— WHAT TO DO —
Exactly the line with "What are the" and the lines that follow it, through the closing line of the entries, should be restated, with nothing left out or added.

— MATERIAL FOR THIS TASK —

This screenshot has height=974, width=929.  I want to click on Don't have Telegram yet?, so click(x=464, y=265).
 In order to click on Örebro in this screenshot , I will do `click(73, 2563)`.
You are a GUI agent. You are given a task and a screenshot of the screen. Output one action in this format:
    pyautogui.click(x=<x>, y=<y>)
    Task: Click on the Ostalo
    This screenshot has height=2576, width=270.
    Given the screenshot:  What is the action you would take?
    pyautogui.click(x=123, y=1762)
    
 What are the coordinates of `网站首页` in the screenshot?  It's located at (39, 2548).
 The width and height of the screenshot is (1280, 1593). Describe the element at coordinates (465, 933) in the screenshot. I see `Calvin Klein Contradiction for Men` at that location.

— SOLUTION TO THIS TASK —
 What are the coordinates of `网站首页` in the screenshot?  It's located at (39, 2548).
 The width and height of the screenshot is (1280, 1593). Describe the element at coordinates (465, 933) in the screenshot. I see `Calvin Klein Contradiction for Men` at that location.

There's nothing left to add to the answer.